Friday, December 17, 2010
Ind. Decisions - Well, we have another opinion from the Supreme Court
In Sheehan Construction Company v. Continental Casualty, a 6-page, 5-0 opinion on a petition for rehearing, Justice Rucker writes:
Indiana Insurance seeks rehearing of this Court’s opinion in which we determined that damage caused by faulty workmanship may be covered under a standard Commercial General Liability (CGL) policy. See Sheehan Constr. Co. v. Cont’l Cas. Co., 935 N.E.2d 160 (Ind. 2010). More particularly, on a claim for indemnification made by Sheehan Construction Company and a Class of homeowners (hereafter “Sheehan”) against various insurance carriers including Indiana Insurance, the trial court entered summary judgment in favor of the insurance carriers. Among other things the trial court determined that under the terms of the CGL polices there was no “occurrence” or “property damage” and thus there was no coverage. Sheehan appealed and the Court of Appeals affirmed the judgment of the trial court. See Sheehan Constr. Co. v. Cont’l Cas. Co., 908 N.E.2d 305 (Ind. Ct. App. 2009). Because the Court of Appeals affirmed the trial court’s judgment on the issue of coverage, it did not address Indiana Insurance’s alternative argument that summary judgment should also be affirmed on grounds that Sheehan provided untimely notice of its claims.
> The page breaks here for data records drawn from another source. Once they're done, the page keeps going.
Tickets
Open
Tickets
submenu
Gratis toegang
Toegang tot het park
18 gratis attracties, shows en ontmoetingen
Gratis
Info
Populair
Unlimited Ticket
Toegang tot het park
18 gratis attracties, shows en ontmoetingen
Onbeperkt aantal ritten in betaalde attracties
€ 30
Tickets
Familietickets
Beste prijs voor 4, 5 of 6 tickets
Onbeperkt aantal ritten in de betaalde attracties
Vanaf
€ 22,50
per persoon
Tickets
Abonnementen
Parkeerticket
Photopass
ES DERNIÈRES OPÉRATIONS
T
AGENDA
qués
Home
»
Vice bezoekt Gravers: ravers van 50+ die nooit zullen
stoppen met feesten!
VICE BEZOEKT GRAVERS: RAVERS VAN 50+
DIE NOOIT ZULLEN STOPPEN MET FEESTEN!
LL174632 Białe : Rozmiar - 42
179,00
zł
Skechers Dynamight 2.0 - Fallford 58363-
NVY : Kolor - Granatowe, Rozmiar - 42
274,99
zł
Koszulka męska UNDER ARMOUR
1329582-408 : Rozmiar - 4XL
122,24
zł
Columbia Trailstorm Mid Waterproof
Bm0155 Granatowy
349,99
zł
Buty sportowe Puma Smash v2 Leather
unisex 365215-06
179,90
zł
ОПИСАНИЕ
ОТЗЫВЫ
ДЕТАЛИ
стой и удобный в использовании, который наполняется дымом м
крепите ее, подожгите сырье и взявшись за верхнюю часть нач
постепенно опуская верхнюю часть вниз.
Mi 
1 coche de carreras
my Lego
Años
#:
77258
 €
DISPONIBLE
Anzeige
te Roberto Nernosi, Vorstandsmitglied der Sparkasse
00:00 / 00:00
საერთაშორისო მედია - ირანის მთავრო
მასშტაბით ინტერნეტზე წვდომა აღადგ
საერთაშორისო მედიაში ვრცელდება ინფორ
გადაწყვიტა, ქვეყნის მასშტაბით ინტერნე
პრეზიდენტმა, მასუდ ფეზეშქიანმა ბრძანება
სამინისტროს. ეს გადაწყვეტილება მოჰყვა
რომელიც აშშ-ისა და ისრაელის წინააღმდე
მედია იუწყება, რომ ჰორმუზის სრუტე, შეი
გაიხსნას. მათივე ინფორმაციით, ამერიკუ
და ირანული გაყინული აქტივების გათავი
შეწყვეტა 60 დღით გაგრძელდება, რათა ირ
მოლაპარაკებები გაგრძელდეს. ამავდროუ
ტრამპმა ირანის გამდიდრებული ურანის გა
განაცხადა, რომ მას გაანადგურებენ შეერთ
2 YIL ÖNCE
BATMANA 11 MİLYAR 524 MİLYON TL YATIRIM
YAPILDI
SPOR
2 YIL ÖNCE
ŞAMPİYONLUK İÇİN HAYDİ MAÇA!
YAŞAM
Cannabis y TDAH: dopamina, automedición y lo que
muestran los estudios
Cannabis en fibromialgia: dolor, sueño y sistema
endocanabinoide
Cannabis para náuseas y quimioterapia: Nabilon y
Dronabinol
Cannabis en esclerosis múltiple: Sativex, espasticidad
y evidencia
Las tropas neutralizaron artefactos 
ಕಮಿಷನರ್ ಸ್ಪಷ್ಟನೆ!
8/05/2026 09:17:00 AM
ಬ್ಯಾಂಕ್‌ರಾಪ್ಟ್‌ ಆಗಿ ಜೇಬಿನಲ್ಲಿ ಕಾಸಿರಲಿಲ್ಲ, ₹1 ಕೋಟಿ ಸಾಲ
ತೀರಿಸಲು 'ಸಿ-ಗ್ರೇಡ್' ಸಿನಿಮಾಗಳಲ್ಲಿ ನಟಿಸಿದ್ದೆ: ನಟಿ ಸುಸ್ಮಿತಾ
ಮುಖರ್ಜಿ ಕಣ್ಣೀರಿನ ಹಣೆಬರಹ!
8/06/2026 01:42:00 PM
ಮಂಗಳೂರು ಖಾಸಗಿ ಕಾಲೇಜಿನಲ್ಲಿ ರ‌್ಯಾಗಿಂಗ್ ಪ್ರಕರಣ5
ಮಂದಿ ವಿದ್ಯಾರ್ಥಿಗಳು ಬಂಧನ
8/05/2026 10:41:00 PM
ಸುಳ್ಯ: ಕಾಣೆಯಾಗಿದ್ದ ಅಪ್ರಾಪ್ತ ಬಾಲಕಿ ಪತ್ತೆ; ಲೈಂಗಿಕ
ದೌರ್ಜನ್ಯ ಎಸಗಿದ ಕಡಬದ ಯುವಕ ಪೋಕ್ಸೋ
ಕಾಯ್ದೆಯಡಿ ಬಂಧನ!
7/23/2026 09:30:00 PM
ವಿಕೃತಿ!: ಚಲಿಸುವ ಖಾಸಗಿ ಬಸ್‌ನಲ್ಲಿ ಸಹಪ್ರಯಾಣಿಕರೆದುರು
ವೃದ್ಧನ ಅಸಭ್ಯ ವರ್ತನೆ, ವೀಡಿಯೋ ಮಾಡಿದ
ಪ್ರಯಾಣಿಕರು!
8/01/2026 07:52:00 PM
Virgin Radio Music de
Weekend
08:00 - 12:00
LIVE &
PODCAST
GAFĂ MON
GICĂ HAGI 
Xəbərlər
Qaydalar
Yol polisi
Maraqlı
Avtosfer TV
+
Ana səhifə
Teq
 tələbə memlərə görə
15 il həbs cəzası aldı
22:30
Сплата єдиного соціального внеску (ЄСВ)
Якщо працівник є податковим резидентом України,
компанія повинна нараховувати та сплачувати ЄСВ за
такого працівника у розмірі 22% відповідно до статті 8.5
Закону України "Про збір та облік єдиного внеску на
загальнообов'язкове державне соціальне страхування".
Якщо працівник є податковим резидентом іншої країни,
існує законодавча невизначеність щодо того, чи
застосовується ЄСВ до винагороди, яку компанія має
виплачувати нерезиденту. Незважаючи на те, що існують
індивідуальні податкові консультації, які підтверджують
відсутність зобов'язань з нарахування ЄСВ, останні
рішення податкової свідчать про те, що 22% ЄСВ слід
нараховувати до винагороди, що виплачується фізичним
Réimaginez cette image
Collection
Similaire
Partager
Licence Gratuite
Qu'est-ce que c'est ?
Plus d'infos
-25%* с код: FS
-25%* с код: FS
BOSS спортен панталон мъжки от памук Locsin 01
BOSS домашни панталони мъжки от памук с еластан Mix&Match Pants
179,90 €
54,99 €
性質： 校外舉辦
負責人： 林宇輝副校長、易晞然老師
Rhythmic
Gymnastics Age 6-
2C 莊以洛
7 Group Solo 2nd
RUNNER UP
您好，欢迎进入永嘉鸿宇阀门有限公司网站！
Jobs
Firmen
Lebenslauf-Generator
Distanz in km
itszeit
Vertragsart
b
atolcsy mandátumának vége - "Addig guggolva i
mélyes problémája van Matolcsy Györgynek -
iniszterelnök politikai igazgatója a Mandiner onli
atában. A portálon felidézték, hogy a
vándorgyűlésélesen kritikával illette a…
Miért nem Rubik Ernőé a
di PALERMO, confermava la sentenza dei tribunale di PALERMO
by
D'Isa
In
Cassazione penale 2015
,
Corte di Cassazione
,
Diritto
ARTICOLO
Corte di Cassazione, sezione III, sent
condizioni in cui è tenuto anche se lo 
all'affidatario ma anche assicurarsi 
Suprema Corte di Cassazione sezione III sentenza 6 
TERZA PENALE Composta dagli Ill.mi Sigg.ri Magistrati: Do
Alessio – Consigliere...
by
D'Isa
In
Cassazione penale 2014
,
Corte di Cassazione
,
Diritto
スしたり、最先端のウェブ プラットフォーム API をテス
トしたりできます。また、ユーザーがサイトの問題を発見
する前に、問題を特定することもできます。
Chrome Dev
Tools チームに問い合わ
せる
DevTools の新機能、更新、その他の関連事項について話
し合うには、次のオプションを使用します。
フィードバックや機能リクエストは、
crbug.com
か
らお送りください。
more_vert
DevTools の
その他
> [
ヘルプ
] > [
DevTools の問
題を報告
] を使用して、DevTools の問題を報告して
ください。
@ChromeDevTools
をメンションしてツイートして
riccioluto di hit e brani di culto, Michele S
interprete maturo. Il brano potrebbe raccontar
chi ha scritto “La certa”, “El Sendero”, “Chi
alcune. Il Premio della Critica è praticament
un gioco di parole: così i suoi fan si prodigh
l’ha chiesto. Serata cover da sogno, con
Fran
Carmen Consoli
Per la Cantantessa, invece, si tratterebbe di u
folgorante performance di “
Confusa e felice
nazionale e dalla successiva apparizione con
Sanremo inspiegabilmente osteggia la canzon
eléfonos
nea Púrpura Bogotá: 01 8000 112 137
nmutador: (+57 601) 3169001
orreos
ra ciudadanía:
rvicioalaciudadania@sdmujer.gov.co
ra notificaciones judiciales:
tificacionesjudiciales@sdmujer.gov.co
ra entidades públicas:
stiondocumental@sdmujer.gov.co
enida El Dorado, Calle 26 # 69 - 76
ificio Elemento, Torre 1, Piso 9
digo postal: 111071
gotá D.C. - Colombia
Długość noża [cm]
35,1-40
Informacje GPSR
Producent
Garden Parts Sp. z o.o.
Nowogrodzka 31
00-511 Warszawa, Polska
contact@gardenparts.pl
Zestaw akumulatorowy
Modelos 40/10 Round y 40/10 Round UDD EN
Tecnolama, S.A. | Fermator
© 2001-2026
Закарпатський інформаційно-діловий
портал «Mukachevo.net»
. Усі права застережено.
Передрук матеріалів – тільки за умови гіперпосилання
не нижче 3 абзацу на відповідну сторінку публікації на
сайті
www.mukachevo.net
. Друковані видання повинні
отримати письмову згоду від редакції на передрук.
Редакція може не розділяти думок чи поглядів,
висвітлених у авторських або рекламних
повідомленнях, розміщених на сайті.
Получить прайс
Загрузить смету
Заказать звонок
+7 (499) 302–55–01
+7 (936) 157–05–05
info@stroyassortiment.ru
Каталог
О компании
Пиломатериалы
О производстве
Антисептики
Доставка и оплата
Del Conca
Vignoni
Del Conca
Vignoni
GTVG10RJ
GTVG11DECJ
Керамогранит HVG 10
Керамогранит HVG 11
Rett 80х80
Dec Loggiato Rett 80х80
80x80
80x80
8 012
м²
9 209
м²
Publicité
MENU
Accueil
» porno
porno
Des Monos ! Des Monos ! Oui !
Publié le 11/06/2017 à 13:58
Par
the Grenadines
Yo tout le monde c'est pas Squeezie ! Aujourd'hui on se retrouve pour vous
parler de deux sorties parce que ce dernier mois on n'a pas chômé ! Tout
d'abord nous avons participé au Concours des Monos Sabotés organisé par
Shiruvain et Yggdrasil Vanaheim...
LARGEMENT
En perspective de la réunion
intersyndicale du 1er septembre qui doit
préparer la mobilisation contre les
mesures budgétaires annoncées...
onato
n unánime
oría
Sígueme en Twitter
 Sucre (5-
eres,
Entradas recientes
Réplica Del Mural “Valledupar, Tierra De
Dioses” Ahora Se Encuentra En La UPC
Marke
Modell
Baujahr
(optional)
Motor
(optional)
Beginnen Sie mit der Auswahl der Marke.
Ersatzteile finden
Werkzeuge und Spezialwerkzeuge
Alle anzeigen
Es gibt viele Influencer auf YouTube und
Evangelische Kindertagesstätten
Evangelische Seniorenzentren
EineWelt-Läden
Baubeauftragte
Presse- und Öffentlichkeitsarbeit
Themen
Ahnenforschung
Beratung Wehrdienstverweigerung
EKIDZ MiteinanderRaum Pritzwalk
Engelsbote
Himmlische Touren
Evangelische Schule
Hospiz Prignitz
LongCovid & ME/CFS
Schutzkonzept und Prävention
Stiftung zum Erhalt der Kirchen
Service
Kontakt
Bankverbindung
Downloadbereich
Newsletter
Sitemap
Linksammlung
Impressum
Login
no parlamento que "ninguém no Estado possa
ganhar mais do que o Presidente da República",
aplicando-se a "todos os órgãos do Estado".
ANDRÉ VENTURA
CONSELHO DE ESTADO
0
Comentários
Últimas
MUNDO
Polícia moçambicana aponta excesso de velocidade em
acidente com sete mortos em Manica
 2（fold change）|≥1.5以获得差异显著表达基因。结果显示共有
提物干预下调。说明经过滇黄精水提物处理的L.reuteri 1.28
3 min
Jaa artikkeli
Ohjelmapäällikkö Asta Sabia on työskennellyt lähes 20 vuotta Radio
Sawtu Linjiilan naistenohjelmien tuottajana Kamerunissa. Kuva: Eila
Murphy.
We granted transfer thereby vacating the Court of Appeals opinion, see Indiana Appellate Rule 58A, and reversed the judgment of the trial court. In so doing we addressed what we characterized as the “main issue” in the case, namely: “whether a standard commercial general liability (“CGL”) insurance policy covers an insured contractor for the faulty workmanship of its subcontractor.” Sheehan Constr. Co., 935 N.E.2d at 162. We did not address the timeliness of Sheehan’s notice. Indiana Insurance appropriately filed a petition for rehearing which we now grant so that this issue may be addressed. * * *
In this case Sheehan conceded it did not give Indiana Insurance timely notice of Sheehan’s claims under the CGL policy. Because prejudice to the insurer was therefore presumed, Indiana Insurance carried its initial burden of demonstrating it had no liability to Sheehan under the policy of insurance. Sheehan has not directed this Court to any evidence it presented to the trial court rebutting the presumption of prejudice. Thus the trial court properly granted summary judgment in favor Indiana Insurance on this point.
We grant rehearing and modify our original opinion as set forth herein. In all other respects the original opinion is affirmed.